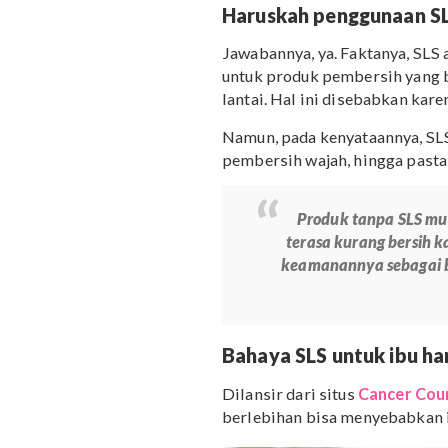
memiliki sifat irita
Haruskah penggunaa
Jawabannya, ya. Faktanya
untuk produk pembersih 
lantai. Hal ini disebabka
Namun, pada kenyataanny
pembersih wajah, hingga 
Produk tanpa 
terasa kurang be
keamanannya seb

********************

### Work order
Each line in the data that holds the string "pembersih" needs to be copied.

### Your response
untuk produk pembersih 
pembersih wajah, hingga 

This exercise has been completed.